The day comes around and I’m supposed to meet him at Paramount Theater in Oakland, since the bus from where I am goes there. But in a case of brilliant Google fuckup, I end up expecting the trip to take twice as long as it does and then of course overshoot and miss the spot. I ask the lady behind me when the stop is coming up and she says oh you missed it! I’m not too far though so she tells me to hop out at the next stop and get a bus back. I’m totally lost and I think I could probably walk back to it but I don’t know how. I hate not having data. I text him to tell him about the fuckup and he very sweetly asks where I am so he can come and pick me up. Five minutes later there he is in a car across the street.
I hop in; we hug hello and set off of the theatre. Once there we discover we’re going to be watching a documentary called 20,000 Days on Earth, which neither of us knows anything about, but hey, wine and couches. The movie turns out to be a very er masturbatory exercise by Nick Cave, and sadly seems to be one of those movies that’s only fun if you’re a fan instead of one that pulls you into being a fan. But we don’t mind, since then we can whisper to each other and not care about missing bits of the movie. Some time into the movie he puts his arm around me and I snuggle up on his shoulder, and we hold hands. It’s all very cute. And cosy. And comfy.
When the movie is done we shuffle out and decide to grab a drink. He wants to go to Plank in Jack London Square, and as we’re driving there we see helicopters circling and pass four police cars sirens blaring. ‘They’re headed to the protest in Berkeley I guess,’ he says. I’m very thrilled though because hello it’s like in the movies! The chopper has it’s searchlight on and is circling a particular spot. ‘You know, in Oakland they called helicopters ghetto birds,’ he tells me, which makes me chortle in glee. I love that term.

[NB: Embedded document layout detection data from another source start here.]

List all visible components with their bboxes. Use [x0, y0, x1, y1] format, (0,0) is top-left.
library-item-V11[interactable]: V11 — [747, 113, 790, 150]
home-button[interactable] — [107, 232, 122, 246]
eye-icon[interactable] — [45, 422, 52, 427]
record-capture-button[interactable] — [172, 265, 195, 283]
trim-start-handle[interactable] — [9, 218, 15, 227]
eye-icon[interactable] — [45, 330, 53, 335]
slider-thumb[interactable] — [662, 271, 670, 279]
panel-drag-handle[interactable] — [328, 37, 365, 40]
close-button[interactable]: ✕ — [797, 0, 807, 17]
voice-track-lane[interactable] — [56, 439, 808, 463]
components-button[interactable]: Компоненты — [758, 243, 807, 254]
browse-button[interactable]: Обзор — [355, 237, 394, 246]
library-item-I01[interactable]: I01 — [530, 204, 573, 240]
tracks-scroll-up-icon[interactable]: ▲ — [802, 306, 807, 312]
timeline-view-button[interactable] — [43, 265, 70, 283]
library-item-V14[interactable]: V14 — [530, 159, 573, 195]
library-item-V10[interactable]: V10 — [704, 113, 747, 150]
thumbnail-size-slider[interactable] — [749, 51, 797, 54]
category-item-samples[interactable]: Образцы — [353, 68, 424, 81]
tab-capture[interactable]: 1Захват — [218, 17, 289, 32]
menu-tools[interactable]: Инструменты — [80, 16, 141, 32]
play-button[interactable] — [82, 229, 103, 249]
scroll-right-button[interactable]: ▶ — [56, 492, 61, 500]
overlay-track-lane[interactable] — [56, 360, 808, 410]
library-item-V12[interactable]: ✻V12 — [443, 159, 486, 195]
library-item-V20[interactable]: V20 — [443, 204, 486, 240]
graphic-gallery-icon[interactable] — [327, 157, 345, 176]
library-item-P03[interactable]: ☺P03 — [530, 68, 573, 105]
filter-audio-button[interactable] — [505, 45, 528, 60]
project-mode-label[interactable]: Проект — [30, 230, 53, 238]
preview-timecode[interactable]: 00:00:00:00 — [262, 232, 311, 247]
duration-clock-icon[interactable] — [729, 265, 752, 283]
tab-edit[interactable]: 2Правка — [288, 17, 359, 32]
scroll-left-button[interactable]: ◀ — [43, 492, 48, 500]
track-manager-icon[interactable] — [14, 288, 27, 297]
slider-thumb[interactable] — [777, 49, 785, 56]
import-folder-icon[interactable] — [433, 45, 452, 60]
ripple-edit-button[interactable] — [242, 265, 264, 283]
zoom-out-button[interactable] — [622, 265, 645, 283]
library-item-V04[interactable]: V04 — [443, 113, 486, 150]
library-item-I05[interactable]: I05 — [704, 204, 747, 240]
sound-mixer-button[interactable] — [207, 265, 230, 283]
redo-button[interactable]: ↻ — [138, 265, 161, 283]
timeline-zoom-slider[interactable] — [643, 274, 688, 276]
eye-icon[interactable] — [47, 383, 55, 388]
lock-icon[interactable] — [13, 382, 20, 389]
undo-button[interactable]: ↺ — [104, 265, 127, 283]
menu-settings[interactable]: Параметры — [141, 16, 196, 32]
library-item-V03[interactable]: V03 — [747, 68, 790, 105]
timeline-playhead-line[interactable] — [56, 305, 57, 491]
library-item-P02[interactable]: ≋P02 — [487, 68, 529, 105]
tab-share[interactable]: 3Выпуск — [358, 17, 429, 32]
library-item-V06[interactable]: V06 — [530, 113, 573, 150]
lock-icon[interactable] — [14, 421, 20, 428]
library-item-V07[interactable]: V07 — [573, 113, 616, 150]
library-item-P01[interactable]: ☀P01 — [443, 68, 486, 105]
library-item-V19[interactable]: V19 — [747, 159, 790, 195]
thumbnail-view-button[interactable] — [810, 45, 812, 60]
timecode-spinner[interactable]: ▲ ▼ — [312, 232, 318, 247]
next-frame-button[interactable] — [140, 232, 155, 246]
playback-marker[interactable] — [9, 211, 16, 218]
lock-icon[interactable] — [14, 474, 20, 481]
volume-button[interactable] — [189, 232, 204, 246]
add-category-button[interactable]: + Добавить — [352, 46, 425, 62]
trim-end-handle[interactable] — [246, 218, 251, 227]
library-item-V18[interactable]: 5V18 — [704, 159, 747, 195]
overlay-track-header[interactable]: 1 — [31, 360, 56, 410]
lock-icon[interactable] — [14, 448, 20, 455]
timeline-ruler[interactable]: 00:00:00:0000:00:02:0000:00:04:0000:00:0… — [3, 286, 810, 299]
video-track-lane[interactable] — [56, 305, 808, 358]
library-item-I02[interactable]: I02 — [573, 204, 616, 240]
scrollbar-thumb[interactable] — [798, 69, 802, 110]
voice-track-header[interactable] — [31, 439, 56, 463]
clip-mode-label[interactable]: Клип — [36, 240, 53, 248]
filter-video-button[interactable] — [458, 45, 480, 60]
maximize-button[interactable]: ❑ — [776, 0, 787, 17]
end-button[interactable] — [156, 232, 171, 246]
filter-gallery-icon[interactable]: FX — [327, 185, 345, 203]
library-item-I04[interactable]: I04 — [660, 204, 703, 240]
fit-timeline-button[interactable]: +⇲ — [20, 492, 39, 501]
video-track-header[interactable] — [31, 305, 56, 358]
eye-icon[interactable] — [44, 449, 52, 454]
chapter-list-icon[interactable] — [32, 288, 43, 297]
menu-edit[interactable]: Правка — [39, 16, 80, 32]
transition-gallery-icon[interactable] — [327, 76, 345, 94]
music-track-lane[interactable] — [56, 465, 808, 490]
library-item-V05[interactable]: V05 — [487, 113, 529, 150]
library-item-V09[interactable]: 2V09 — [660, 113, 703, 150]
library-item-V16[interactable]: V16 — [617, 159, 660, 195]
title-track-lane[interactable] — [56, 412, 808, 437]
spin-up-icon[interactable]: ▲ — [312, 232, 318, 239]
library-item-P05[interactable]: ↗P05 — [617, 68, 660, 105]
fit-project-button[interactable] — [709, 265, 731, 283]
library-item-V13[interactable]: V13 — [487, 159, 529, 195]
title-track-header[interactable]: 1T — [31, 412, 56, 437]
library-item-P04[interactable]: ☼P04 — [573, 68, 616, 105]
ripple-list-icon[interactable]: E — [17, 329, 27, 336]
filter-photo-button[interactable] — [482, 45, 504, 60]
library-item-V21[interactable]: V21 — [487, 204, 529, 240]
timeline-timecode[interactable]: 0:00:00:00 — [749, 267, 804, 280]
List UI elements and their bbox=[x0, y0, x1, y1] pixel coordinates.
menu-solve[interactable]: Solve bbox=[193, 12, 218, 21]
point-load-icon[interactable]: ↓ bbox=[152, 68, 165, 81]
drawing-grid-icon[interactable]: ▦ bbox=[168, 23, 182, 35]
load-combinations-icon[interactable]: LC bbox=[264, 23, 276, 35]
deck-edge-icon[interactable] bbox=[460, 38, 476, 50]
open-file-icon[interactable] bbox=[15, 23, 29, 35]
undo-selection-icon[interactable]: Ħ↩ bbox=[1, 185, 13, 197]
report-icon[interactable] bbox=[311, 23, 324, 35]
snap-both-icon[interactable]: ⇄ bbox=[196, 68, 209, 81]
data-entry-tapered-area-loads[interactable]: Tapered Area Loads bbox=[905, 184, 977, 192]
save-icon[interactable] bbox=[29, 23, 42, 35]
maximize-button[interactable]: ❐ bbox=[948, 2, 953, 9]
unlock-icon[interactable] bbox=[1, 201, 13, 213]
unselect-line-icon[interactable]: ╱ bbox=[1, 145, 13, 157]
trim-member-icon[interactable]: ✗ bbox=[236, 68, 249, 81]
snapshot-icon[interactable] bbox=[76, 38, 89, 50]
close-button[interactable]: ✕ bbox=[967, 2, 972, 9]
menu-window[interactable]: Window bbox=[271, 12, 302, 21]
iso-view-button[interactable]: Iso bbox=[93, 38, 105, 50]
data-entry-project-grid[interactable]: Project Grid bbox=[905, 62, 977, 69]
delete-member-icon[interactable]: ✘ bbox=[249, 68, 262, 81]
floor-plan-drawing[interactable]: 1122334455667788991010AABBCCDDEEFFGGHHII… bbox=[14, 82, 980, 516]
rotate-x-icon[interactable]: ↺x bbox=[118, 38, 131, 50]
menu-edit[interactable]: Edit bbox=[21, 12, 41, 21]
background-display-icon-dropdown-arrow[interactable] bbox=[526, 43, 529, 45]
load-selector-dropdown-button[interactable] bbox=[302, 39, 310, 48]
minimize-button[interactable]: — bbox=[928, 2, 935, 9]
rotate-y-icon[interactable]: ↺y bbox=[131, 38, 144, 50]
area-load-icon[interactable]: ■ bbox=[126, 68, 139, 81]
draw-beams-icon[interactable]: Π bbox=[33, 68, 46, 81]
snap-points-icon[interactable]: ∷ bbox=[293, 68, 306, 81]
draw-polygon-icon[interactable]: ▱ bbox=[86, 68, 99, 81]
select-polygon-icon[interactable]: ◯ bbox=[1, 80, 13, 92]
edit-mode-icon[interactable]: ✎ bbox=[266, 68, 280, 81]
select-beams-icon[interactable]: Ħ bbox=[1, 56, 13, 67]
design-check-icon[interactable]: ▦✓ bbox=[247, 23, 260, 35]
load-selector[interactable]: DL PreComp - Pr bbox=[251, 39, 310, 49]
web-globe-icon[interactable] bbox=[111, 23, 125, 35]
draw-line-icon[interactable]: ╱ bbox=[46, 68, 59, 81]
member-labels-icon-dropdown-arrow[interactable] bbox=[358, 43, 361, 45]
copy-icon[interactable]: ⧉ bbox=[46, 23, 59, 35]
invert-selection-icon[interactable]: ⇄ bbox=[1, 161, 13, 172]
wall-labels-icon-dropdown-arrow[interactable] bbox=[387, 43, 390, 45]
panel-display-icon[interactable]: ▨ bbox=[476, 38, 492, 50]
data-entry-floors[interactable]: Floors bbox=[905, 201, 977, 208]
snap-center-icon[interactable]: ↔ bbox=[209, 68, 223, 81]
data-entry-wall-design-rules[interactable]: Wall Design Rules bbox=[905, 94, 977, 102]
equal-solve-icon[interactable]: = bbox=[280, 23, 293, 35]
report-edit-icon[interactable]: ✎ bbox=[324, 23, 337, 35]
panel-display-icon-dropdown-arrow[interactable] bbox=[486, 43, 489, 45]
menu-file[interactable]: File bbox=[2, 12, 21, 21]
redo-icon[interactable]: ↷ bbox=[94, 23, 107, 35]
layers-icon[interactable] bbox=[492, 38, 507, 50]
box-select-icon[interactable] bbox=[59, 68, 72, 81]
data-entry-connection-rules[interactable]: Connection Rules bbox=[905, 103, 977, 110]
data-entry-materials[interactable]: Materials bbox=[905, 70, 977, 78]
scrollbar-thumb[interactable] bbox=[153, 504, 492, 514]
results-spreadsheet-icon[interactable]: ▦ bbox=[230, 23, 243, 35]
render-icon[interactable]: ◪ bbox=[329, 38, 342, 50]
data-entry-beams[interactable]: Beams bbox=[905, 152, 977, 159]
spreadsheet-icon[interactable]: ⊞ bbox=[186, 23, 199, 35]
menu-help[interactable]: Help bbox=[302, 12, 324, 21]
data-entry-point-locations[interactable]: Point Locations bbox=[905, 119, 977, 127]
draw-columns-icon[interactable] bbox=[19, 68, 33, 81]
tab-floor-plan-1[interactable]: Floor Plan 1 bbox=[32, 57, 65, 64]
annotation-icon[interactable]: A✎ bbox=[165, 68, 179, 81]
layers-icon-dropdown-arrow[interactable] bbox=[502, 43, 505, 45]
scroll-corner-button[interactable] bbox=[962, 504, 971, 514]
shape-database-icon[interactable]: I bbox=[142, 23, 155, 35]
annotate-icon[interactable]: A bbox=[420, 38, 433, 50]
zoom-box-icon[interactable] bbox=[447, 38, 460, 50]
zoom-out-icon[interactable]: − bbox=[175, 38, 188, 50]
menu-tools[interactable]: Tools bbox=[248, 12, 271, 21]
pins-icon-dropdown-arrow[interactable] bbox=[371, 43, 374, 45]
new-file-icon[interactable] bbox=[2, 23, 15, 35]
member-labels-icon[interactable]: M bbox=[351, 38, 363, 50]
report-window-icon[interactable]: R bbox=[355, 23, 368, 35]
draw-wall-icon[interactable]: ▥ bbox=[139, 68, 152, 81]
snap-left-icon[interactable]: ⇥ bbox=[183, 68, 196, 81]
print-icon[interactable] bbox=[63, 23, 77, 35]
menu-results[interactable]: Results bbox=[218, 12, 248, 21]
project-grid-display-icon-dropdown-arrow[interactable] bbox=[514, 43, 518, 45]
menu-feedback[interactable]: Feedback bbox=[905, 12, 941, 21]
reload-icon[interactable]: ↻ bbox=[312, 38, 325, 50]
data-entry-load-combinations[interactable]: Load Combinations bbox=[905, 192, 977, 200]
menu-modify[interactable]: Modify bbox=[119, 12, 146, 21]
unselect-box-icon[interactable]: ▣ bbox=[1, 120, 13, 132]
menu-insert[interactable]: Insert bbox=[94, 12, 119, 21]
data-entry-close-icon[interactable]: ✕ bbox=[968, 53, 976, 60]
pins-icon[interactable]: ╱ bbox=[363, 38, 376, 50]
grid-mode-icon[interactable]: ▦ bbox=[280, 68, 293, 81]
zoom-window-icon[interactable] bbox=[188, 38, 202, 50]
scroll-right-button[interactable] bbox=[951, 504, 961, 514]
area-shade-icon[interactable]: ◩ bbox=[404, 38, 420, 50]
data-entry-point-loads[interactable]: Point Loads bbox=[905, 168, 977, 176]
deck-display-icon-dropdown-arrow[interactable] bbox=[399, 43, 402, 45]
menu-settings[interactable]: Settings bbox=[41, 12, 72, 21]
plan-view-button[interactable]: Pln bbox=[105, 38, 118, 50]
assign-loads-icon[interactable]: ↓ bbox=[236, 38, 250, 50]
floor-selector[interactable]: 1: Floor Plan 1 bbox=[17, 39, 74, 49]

We get to Jack London Square and park and walk over to the bar. This takes us past a gorgeous Christmas tree, and I also realise we’re on the waterfront! So exciting. Yes I know, very lame desi girl in phoren happening, but hey I am desi girl in phoren. We get our stamps and go on into the bar, with me gloating about them accepting my driver’s license as ID, which I’d been warned they wouldn’t. It’s a crazy, loud gaming bar. There are videogames, a bowling alley, giant screens showing all sorts of sports channels, other throwing games outside (that I neither recognize nor remember), and an outside bar. I request sitting outside because there’s no way we’ll hear each other inside.
We hop onto bar stool and get a drink and launch into chat. He asks about my family and tells me about his. We discuss how my sister worries about me when I meet internet people, and she’s only three years older. He tells me he stopped hovering over his sister–seven years younger–a long time ago. I ask him about work and tell him about mine. I ask him if he’s seen the blog. ‘What blog?’ ‘Wait, I didn’t tell you about the project?!’ And then I do. He is very amused and then of course asks about my being single at my age in India. ‘Don’t your parents stress?’ ‘Well they do because I’m unhappy I don’t have something I want, but otherwise no. They just want they kiddies to have what they want and be happy. I have very unusual parents!’ He is very entertained when I explain the numbers logic I have and points out that I’m an analytical person.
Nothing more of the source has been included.